**Task instructions**
Omit all pictures, then retype the data exactly as given.

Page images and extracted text
========================

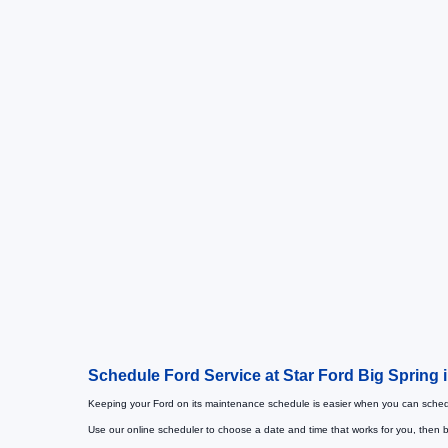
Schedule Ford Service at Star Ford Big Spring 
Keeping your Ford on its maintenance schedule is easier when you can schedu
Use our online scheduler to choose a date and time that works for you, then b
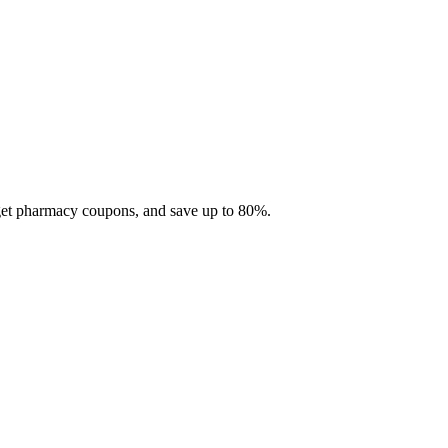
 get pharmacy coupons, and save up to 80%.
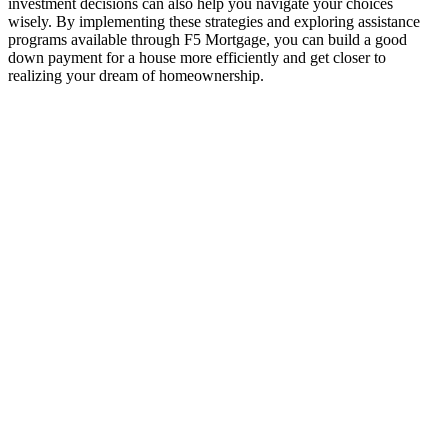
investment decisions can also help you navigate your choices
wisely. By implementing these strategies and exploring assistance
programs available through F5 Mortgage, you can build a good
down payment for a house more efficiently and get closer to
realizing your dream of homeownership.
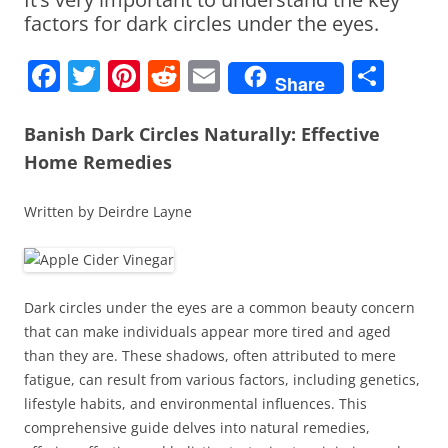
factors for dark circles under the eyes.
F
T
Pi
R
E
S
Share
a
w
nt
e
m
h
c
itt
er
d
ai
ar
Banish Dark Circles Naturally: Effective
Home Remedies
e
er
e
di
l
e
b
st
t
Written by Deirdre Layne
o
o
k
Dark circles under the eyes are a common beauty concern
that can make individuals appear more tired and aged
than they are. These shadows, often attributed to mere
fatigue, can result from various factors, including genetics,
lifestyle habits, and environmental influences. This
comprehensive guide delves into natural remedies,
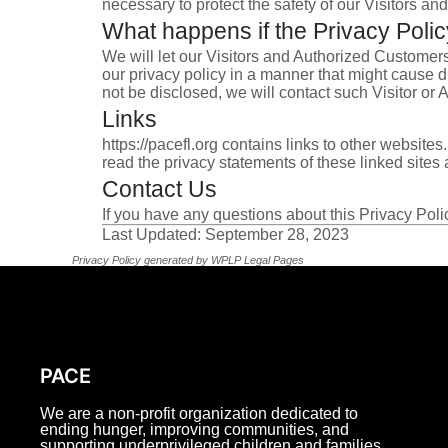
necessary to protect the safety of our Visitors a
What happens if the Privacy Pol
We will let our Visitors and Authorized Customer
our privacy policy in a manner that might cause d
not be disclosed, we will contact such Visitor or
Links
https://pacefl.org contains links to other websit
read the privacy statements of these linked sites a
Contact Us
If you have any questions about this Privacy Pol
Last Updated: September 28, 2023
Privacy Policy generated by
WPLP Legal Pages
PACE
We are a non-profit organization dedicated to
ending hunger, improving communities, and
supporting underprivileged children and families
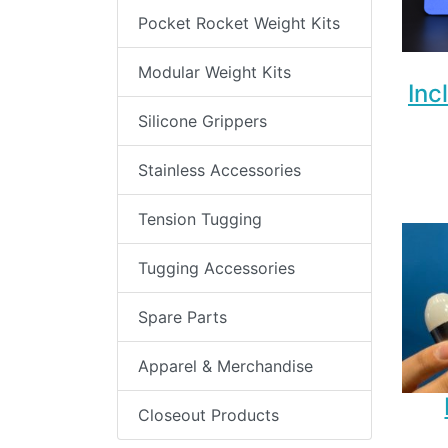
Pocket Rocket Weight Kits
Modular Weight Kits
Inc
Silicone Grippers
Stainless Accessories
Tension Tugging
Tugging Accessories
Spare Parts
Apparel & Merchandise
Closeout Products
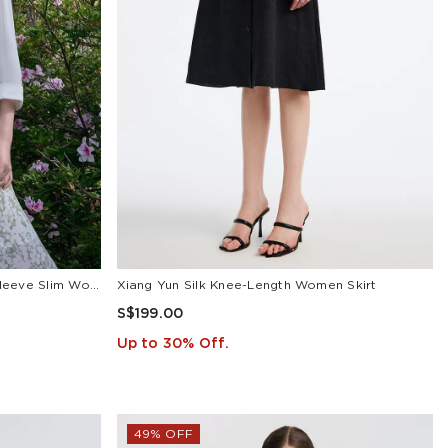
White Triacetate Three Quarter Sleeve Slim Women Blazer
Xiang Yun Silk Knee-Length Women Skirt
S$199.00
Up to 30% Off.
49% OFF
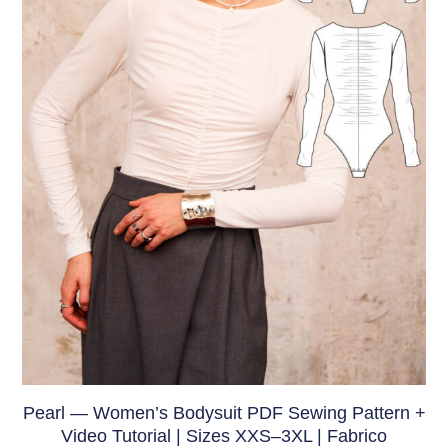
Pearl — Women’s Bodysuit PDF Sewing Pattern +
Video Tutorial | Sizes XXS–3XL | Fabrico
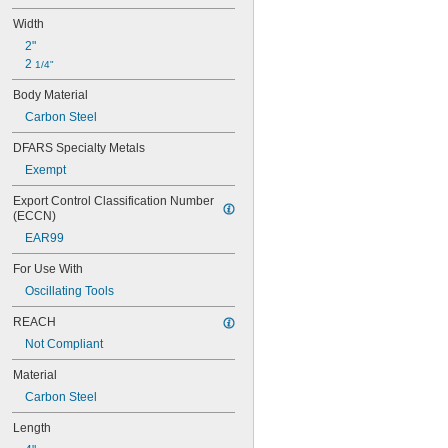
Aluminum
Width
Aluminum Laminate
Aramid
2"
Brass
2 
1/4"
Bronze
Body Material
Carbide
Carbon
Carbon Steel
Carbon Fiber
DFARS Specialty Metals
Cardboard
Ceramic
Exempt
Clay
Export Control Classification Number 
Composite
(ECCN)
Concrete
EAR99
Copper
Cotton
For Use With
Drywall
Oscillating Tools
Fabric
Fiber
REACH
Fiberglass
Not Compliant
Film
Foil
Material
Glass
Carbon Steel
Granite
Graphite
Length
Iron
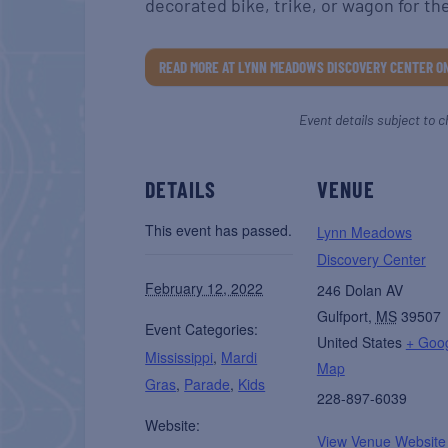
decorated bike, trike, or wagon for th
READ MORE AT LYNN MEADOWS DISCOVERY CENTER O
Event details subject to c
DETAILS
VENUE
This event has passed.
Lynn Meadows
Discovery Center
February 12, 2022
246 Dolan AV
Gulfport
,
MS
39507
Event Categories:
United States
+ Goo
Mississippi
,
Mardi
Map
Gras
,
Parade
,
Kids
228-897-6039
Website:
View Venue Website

========================

**Written response**
Schedule Ford Service at Star Ford Big Spring 
Keeping your Ford on its maintenance schedule is easier when you can schedu
Use our online scheduler to choose a date and time that works for you, then b
 get pharmacy coupons, and save up to 80%.
investment decisions can also help you navigate your choices
wisely. By implementing these strategies and exploring assistance
programs available through F5 Mortgage, you can build a good
down payment for a house more efficiently and get closer to
realizing your dream of homeownership.
factors for dark circles under the eyes.
F
T
Pi
R
E
S
Share
a
w
nt
e
m
h
c
itt
er
d
ai
ar
Banish Dark Circles Naturally: Effective
Home Remedies
e
er
e
di
l
e
b
st
t
Written by Deirdre Layne
o
o
k
Dark circles under the eyes are a common beauty concern
that can make individuals appear more tired and aged
than they are. These shadows, often attributed to mere
fatigue, can result from various factors, including genetics,
lifestyle habits, and environmental influences. This
comprehensive guide delves into natural remedies,
necessary to protect the safety of our Visitors a
What happens if the Privacy Pol
We will let our Visitors and Authorized Customer
our privacy policy in a manner that might cause d
not be disclosed, we will contact such Visitor or
Links
https://pacefl.org contains links to other websit
read the privacy statements of these linked sites a
Contact Us
If you have any questions about this Privacy Pol
Last Updated: September 28, 2023
Privacy Policy generated by
WPLP Legal Pages
PACE
We are a non-profit organization dedicated to
ending hunger, improving communities, and
supporting underprivileged children and families
Pocket Rocket Weight Kits
Modular Weight Kits
Inc
Silicone Grippers
Stainless Accessories
Tension Tugging
Tugging Accessories
Spare Parts
Apparel & Merchandise
Closeout Products
White Triacetate Three Quarter Sleeve Slim Women Blazer
Xiang Yun Silk Knee-Length Women Skirt
S$199.00
Up to 30% Off.
49% OFF
Pearl — Women’s Bodysuit PDF Sewing Pattern +
Video Tutorial | Sizes XXS–3XL | Fabrico
Aluminum
Width
Aluminum Laminate
Aramid
2"
Brass
2 
1/4"
Bronze
Body Material
Carbide
Carbon
Carbon Steel
Carbon Fiber
DFARS Specialty Metals
Cardboard
Ceramic
Exempt
Clay
Export Control Classification Number 
Composite
(ECCN)
Concrete
EAR99
Copper
Cotton
For Use With
Drywall
Oscillating Tools
Fabric
Fiber
REACH
Fiberglass
Not Compliant
Film
Foil
Material
Glass
Carbon Steel
Granite
Graphite
Length
Iron
decorated bike, trike, or wagon for th
READ MORE AT LYNN MEADOWS DISCOVERY CENTER O
Event details subject to c
DETAILS
VENUE
This event has passed.
Lynn Meadows
Discovery Center
February 12, 2022
246 Dolan AV
Gulfport
,
MS
39507
Event Categories:
United States
+ Goo
Mississippi
,
Mardi
Map
Gras
,
Parade
,
Kids
228-897-6039
Website:
View Venue Website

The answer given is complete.